Auth0, Keycloak, and Supabase Integrations

// ─── Auth0 with Next.js ───────────────────────────────────────────────────────
npm install @auth0/nextjs-auth0

// app/api/auth/[auth0]/route.ts
import { handleAuth } from '@auth0/nextjs-auth0';
export const GET = handleAuth();

// Protected server component
import { getSession } from '@auth0/nextjs-auth0';
const session = await getSession();
// session.accessToken is the OAuth2 access_token (for calling APIs)
// session.user comes from the id_token claims

// ─── Supabase Auth (Next.js App Router) ──────────────────────────────────────
npm install @supabase/ssr @supabase/supabase-js

import { createServerClient } from '@supabase/ssr';
import { cookies } from 'next/headers';

const supabase = createServerClient(URL, ANON_KEY, {
  cookies: { getAll: () => cookies().getAll() }
});

const { data: { user } } = await supabase.auth.getUser();
// Supabase auto-handles JWT issuance, verification, and refresh

// ─── Keycloak JWT verification ────────────────────────────────────────────────
import { createRemoteJWKSet, jwtVerify } from 'jose';

const JWKS = createRemoteJWKSet(
  new URL('https://keycloak.example.com/realms/myrealm/protocol/openid-connect/certs')
);

const { payload } = await jwtVerify(token, JWKS, {
  issuer: 'https://keycloak.example.com/realms/myrealm',
  audience: 'my-client-id',
});

Decode and inspect your JWTs instantly — paste any token into our online JWT decoder to view the header, payload, claims, expiry, and algorithm without any external tools.

Key Takeaways

  • JWT = header.payload.signature: base64url-encoded, not encrypted — never put sensitive data in claims.
  • Always set exp: tokens without expiry are valid forever — a critical security risk.
  • Always specify algorithms: pass { algorithms: ['HS256'] } to jwt.verify() to prevent alg:none and algorithm confusion attacks.
  • Use RS256 for microservices: distribute the public key freely; keep the private key only on the auth server.
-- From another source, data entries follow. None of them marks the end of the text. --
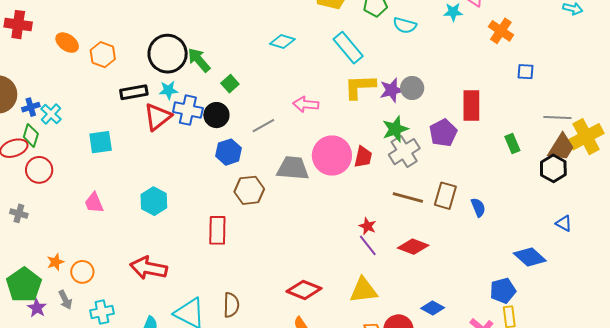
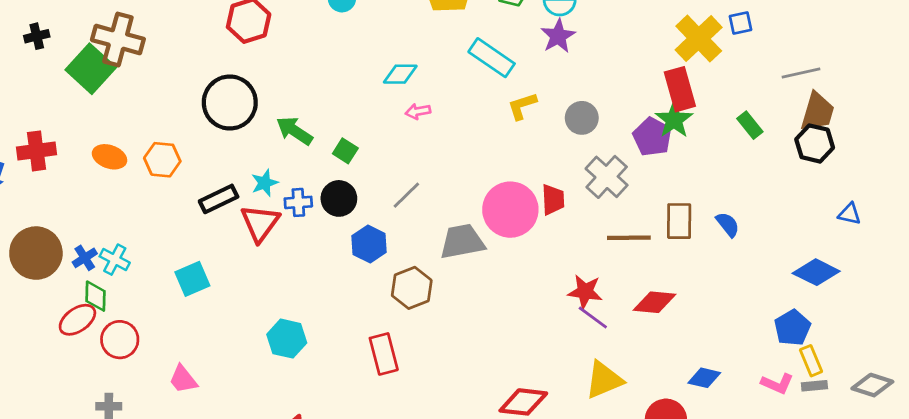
black circle: (168, 54) -> (230, 103), moved
yellow L-shape: (360, 87) -> (522, 106), size x0.7
gray circle: (412, 88) -> (582, 118), moved
purple star: (392, 90) -> (558, 36), moved
pink arrow: (306, 104) -> (418, 111), moved, size x0.7
blue cross: (188, 110) -> (298, 202), size x0.7
green star: (395, 129) -> (674, 120), moved
yellow cross: (586, 137) -> (699, 39), moved
pink trapezoid: (94, 203) -> (183, 379), moved
red star: (367, 226) -> (585, 292), size x1.4

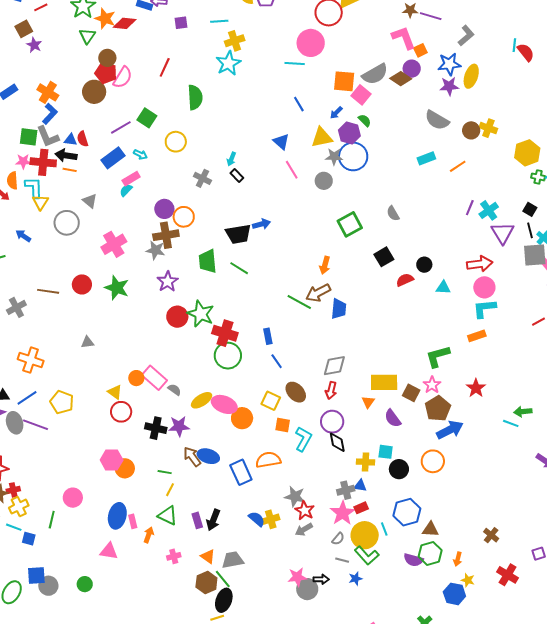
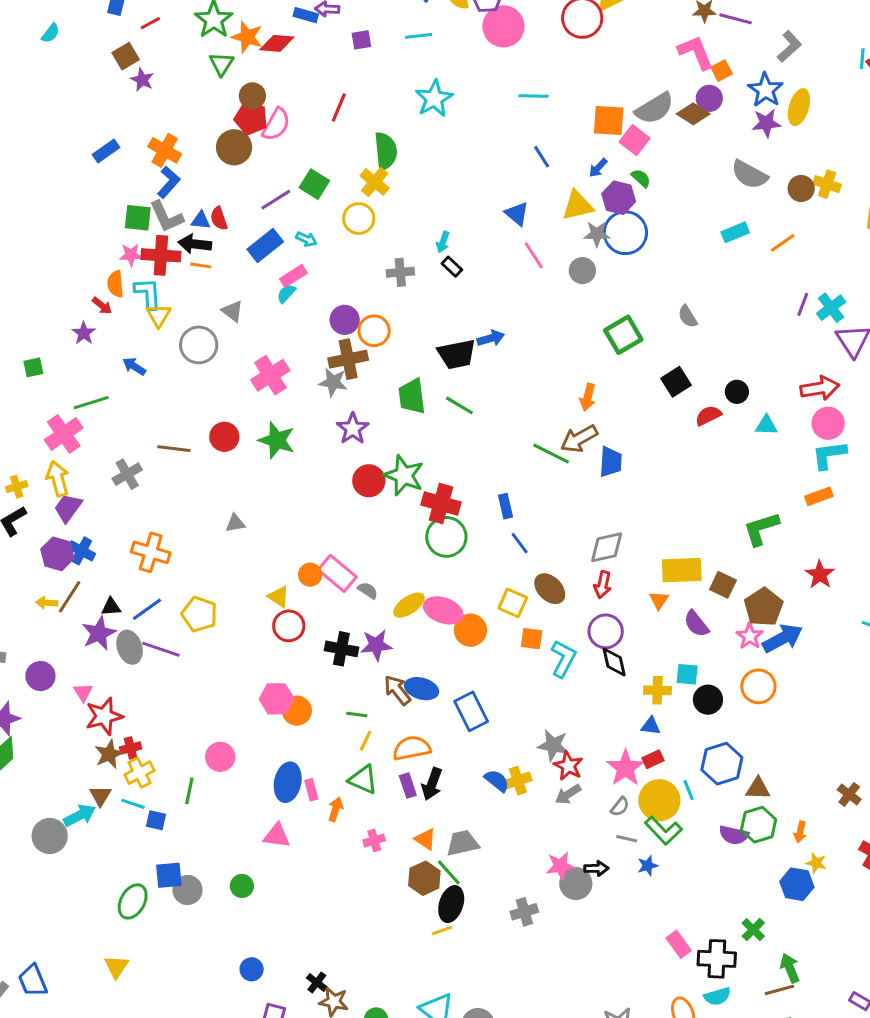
yellow cross: (235, 41) -> (375, 182), moved, turned -30
pink circle: (311, 43) -> (503, 26), moved
blue star: (449, 64) -> (765, 90), turned -30
gray cross: (202, 178) -> (400, 272), turned -30
pink star: (432, 385) -> (750, 636), moved
orange semicircle: (268, 460) -> (412, 748), moved
gray cross: (346, 490) -> (524, 912), moved

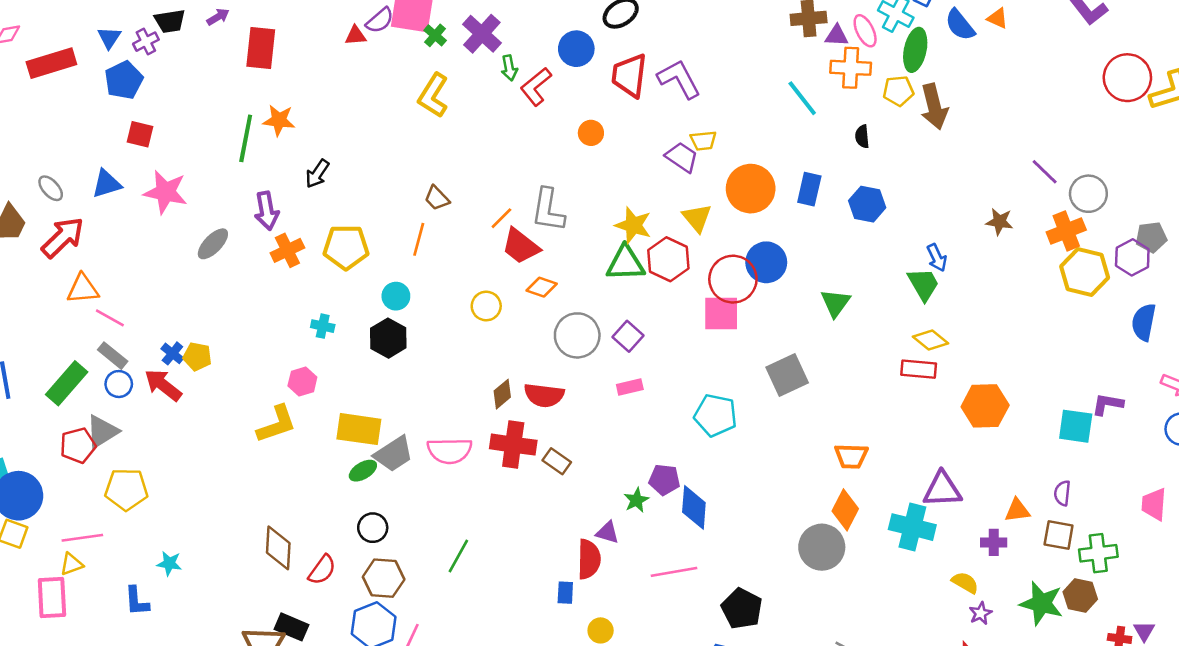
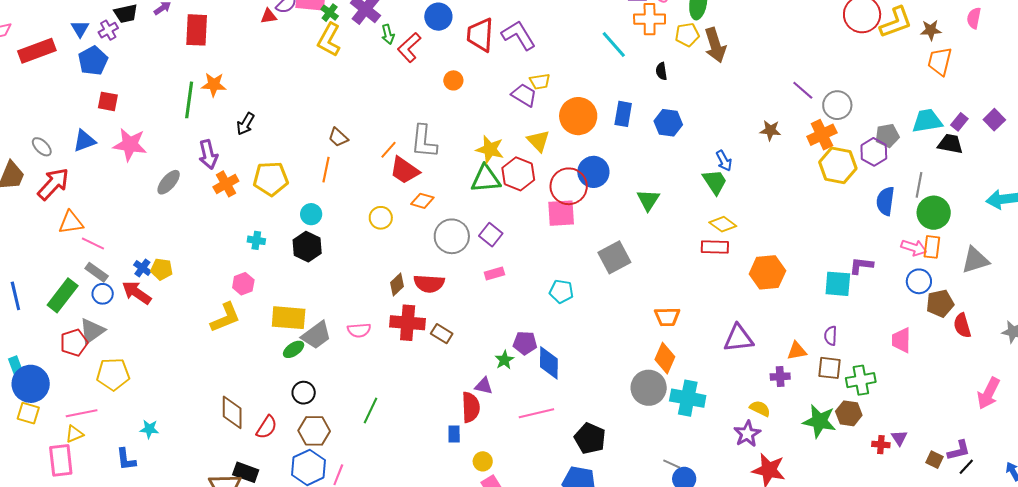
yellow L-shape: (433, 95) -> (329, 40), moved
cyan pentagon: (716, 415) -> (561, 291), size x0.7
pink semicircle: (450, 451) -> (359, 330), size x0.7
cyan cross: (912, 527) -> (688, 398), moved
purple star: (981, 613) -> (747, 434), moved, size x1.5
Expose keys via a JWKS endpoint.
  • Short-lived access tokens + refresh tokens: 15-minute access tokens with 7-day rotating refresh tokens stored in HttpOnly cookies.
  • Never store JWTs in localStorage: XSS attacks can steal them. Use HttpOnly cookies or in-memory storage.
  • Redis for revocation: track refresh token JTIs in Redis with TTL for instant logout and reuse detection.
  • Use PKCE for SPAs: the authorization code + PKCE flow is the secure standard for browser-based OAuth2 clients.
  • id_token vs access_token: id_token authenticates the user to your app; access_token authorizes calls to APIs.
  • Managed providers (Auth0, Supabase, Keycloak) handle key rotation, JWKS, and token refresh automatically — prefer them for production.